Assignment – Your answer must be the exact lines below, starting with the line with "否真心歡迎,最實在的,還是要看會否撥款支持移英港" and going on through the line with "חקירה פלילית הינה", both included, with no pictures.

Records shown –
=-=-=
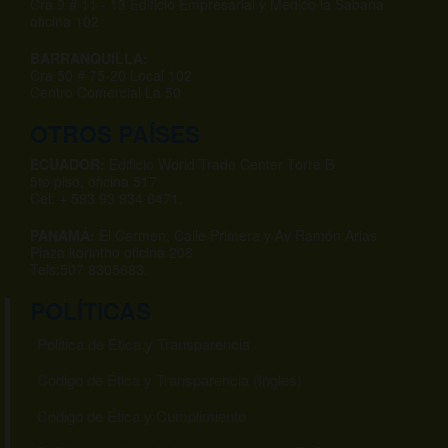
Cra 9 # 11 - 13 Edificio Empresarial y Medico la Sabana
oficina 102
BARRANQUILLA:
Cra 50 # 75-20 Local 102
Centro Comercial La 50
OTROS PAÍSES
ECUADOR:
Edificio World Trade Center Torre B
5to piso, oficina 517
Cel: + 593 93 934 6471.
PANAMÁ:
El Carmen, Calle Primera y Av Ramón Arias
Plaza korintho oficina 208
Tels:507 8305683.
POLÍTICAS
Politica de Ética y Transparencia
Código de Ética y Transparencia (Ingles)
Código de Ética y Cumplimiento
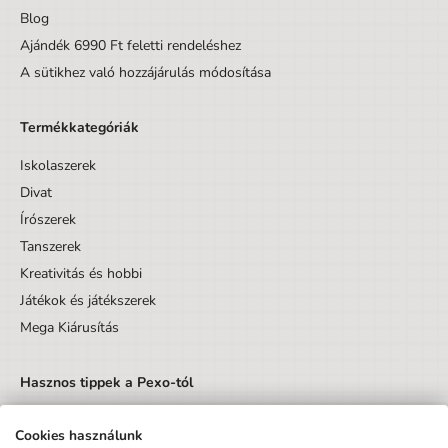
Blog
Ajándék 6990 Ft feletti rendeléshez
A sütikhez való hozzájárulás módosítása
Termékkategóriák
Iskolaszerek
Divat
Írószerek
Tanszerek
Kreativitás és hobbi
Játékok és játékszerek
Mega Kiárusítás
Hasznos tippek a Pexo-tól
Cookies használunk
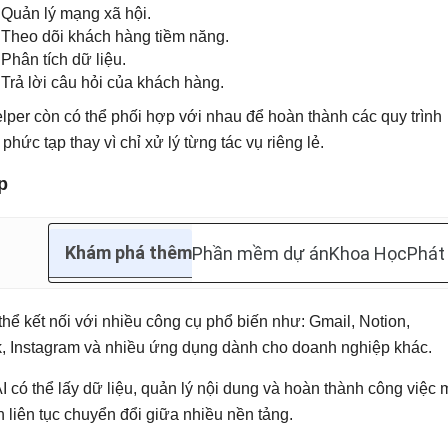
Quản lý mạng xã hội.
Theo dõi khách hàng tiềm năng.
Phân tích dữ liệu.
Trả lời câu hỏi của khách hàng.
lper còn có thể phối hợp với nhau để hoàn thành các quy trình
phức tạp thay vì chỉ xử lý từng tác vụ riêng lẻ.
p
Khám phá thêm
Phần mềm dự án
Khoa Học
Phát
 thể kết nối với nhiều công cụ phổ biến như: Gmail, Notion,
 Instagram và nhiều ứng dụng dành cho doanh nghiệp khác.
I có thể lấy dữ liệu, quản lý nội dung và hoàn thành công việc 
 liên tục chuyển đổi giữa nhiều nền tảng.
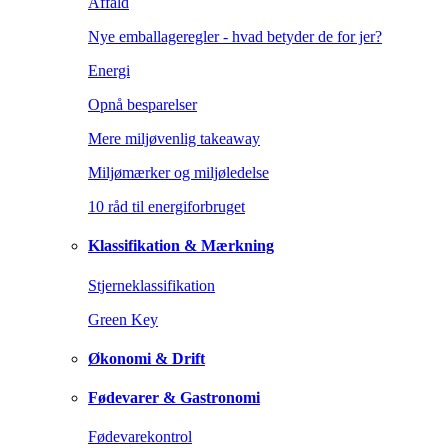
Affald
Nye emballageregler - hvad betyder de for jer?
Energi
Opnå besparelser
Mere miljøvenlig takeaway
Miljømærker og miljøledelse
10 råd til energiforbruget
Klassifikation & Mærkning
Stjerneklassifikation
Green Key
Økonomi & Drift
Fødevarer & Gastronomi
Fødevarekontrol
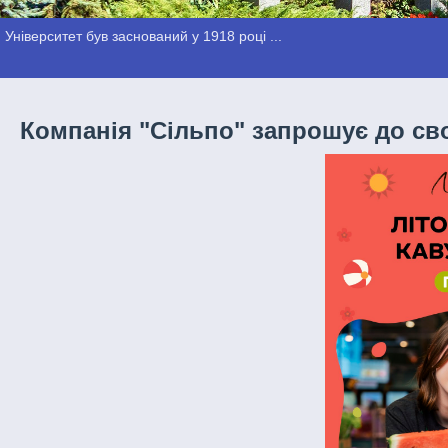
Університет був заснований у 1918 році ...
Компанія "Сільпо" запрошує до св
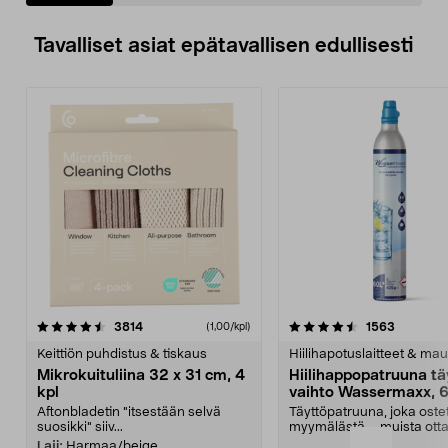
Tavalliset asiat epätavallisen edullisesti
4.5viidestä
arvostelut
4.5viidestä
arvostelu
3814
1563
(1,00/kpl)
tähdestä
t
Keittiön puhdistus & tiskaus
Hiilihapotuslaitteet & mau
Mikrokuituliina 32 x 31 cm, 4
Hiilihappopatruuna tä
kpl
vaihto Wassermaxx, 6
Aftonbladetin "itsestään selvä
Täyttöpatruuna, joka ost
suosikki" siiv...
myymälästä – muista ott
patruuna mukaasi m...
Laji:
Harmaa/beige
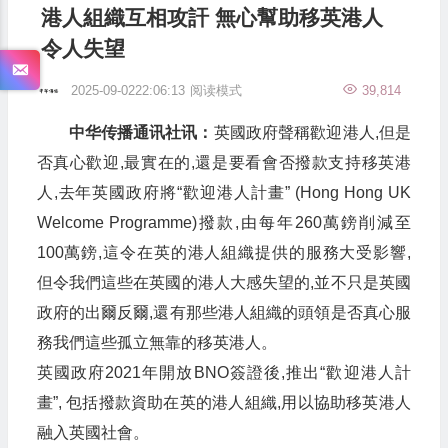
港人組織互相攻訐 無心幫助移英港人
令人失望
2025-09-0222:06:13
阅读模式
39,814
中华传播通讯社讯：
英國政府聲稱歡迎港人,但是
否真心歡迎,最實在的,還是要看會否撥款支持移英港
人,去年英國政府將“歡迎港人計畫” (Hong Hong UK
Welcome Programme)撥款,由每年260萬鎊削減至
100萬鎊,這令在英的港人組織提供的服務大受影響,
但令我們這些在英國的港人大感失望的,並不只是英國
政府的出爾反爾,還有那些港人組織的頭領是否真心服
務我們這些孤立無靠的移英港人。
英國政府2021年開放BNO簽證後,推出“歡迎港人計
畫”, 包括撥款資助在英的港人組織,用以協助移英港人
融入英國社會。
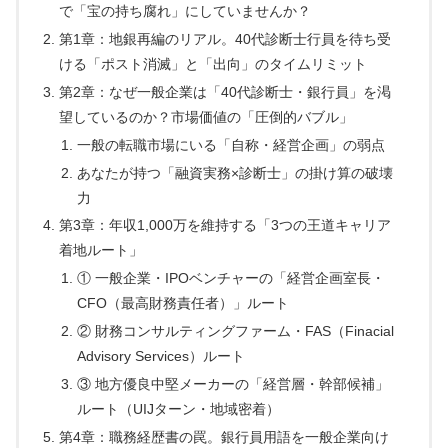
で「宝の持ち腐れ」にしていませんか？
第1章：地銀再編のリアル。40代診断士行員を待ち受
ける「ポスト消滅」と「出向」のタイムリミット
第2章：なぜ一般企業は「40代診断士・銀行員」を渇
望しているのか？市場価値の「圧倒的バブル」
一般の転職市場にいる「自称・経営企画」の弱点
あなたが持つ「融資実務×診断士」の掛け算の破壊
力
第3章：年収1,000万を維持する「3つの王道キャリア
着地ルート」
① 一般企業・IPOベンチャーの「経営企画室長・
CFO（最高財務責任者）」ルート
② 財務コンサルティングファーム・FAS（Finacial
Advisory Services）ルート
③ 地方優良中堅メーカーの「経営層・幹部候補」
ルート（UIJターン・地域密着）
第4章：職務経歴書の罠。銀行員用語を一般企業向け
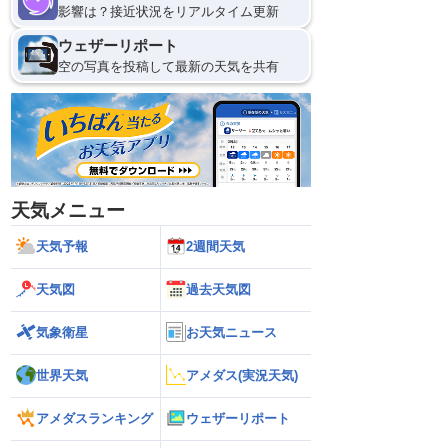
影響は？接近状況をリアルタイム更新
ウェザーリポート
空の写真を投稿して最新の天気を共有
天気メニュー
天気予報
2週間天気
天気図
過去天気図
気象衛星
お天気ニュース
世界天気
アメダス(実況天気)
アメダスランキング
ウェザーリポート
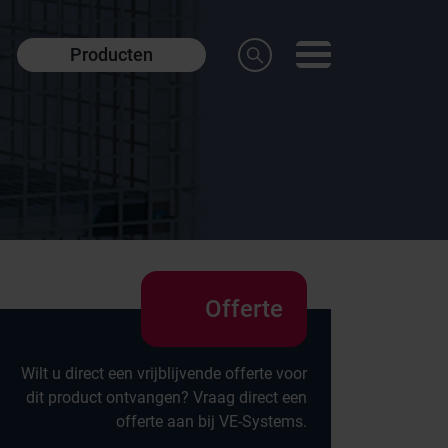
Producten
Offerte
Wilt u direct een vrijblijvende offerte voor
dit product ontvangen? Vraag direct een
offerte aan bij VE-Systems.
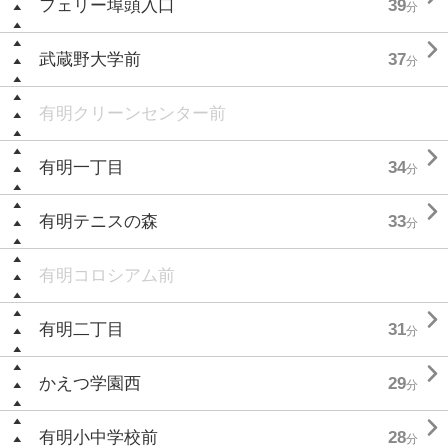
フェリー埠頭入口
39
分

武蔵野大学前
37
分
有明クリーンセンター前

有明一丁目
34
分

有明テニスの森
33
分
有明コロシアム前

有明二丁目
31
分

かえつ学園西
29
分

有明小中学校前
28
分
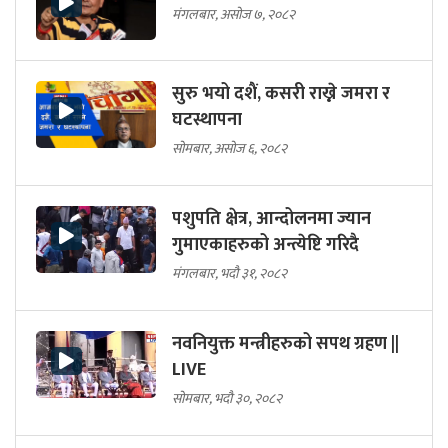
मंगलबार, असोज ७, २०८२
सुरु भयो दशैं, कसरी राख्ने जमरा र
घटस्थापना
सोमबार, असोज ६, २०८२
पशुपति क्षेत्र, आन्दोलनमा ज्यान
गुमाएकाहरुको अन्त्येष्टि गरिदै
मंगलबार, भदौ ३१, २०८२
नवनियुक्त मन्त्रीहरुको सपथ ग्रहण ||
LIVE
सोमबार, भदौ ३०, २०८२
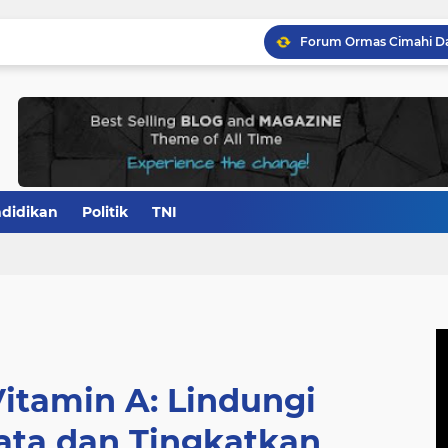
didikan
Politik
TNI
itamin A: Lindungi
ata dan Tingkatkan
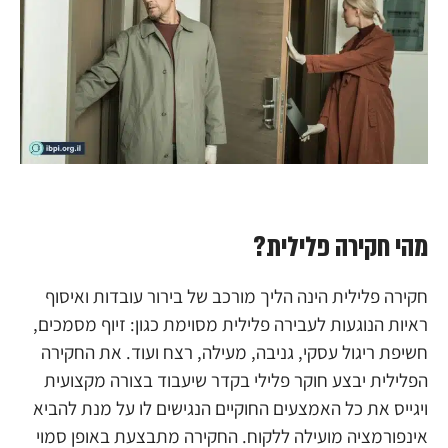
מהי חקירה פלילית?
חקירה פלילית הינה הליך מורכב של בירור עובדות ואיסוף
ראיות הנוגעות לעבירה פלילית מסוימת כגון: זיוף מסמכים,
חשיפת ריגול עסקי, גניבה, מעילה, רצח ועוד. את החקירה
הפלילית יבצע חוקר פלילי בקדר שיעבוד בצורה מקצועית
ויגייס את כל האמצעים החוקיים הנגישים לו על מנת להביא
אינפורמציה מועילה ללקוח. החקירה מתבצעת באופן סמוי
=-=-=
Response to this exercise –
否真心歡迎,最實在的,還是要看會否撥款支持移英港
人,去年英國政府將“歡迎港人計畫” (Hong Hong UK
Welcome Programme)撥款,由每年260萬鎊削減至
100萬鎊,這令在英的港人組織提供的服務大受影響,
但令我們這些在英國的港人大感失望的,並不只是英國
政府的出爾反爾,還有那些港人組織的頭領是否真心服
務我們這些孤立無靠的移英港人。
英國政府2021年開放BNO簽證後,推出“歡迎港人計
畫”, 包括撥款資助在英的港人組織,用以協助移英港人
融入英國社會。
で「宝の持ち腐れ」にしていませんか？
第1章：地銀再編のリアル。40代診断士行員を待ち受
ける「ポスト消滅」と「出向」のタイムリミット
第2章：なぜ一般企業は「40代診断士・銀行員」を渇
望しているのか？市場価値の「圧倒的バブル」
一般の転職市場にいる「自称・経営企画」の弱点
あなたが持つ「融資実務×診断士」の掛け算の破壊
力
第3章：年収1,000万を維持する「3つの王道キャリア
着地ルート」
① 一般企業・IPOベンチャーの「経営企画室長・
CFO（最高財務責任者）」ルート
② 財務コンサルティングファーム・FAS（Finacial
Advisory Services）ルート
③ 地方優良中堅メーカーの「経営層・幹部候補」
ルート（UIJターン・地域密着）
第4章：職務経歴書の罠。銀行員用語を一般企業向け
影響は？接近状況をリアルタイム更新
ウェザーリポート
空の写真を投稿して最新の天気を共有
天気メニュー
天気予報
2週間天気
天気図
過去天気図
気象衛星
お天気ニュース
世界天気
アメダス(実況天気)
アメダスランキング
ウェザーリポート
Producten
Offerte
Wilt u direct een vrijblijvende offerte voor
dit product ontvangen? Vraag direct een
offerte aan bij VE-Systems.
フェリー埠頭入口
39
分

武蔵野大学前
37
分
有明クリーンセンター前

有明一丁目
34
分

有明テニスの森
33
分
有明コロシアム前

有明二丁目
31
分

かえつ学園西
29
分

有明小中学校前
28
分
मंगलबार, असोज ७, २०८२
सुरु भयो दशैं, कसरी राख्ने जमरा र
घटस्थापना
सोमबार, असोज ६, २०८२
पशुपति क्षेत्र, आन्दोलनमा ज्यान
गुमाएकाहरुको अन्त्येष्टि गरिदै
मंगलबार, भदौ ३१, २०८२
नवनियुक्त मन्त्रीहरुको सपथ ग्रहण ||
LIVE
सोमबार, भदौ ३०, २०८२
didikan
Politik
TNI
itamin A: Lindungi
ata dan Tingkatkan
מהי חקירה פלילית?
חקירה פלילית הינה הליך מורכב של בירור עובדות ואיסוף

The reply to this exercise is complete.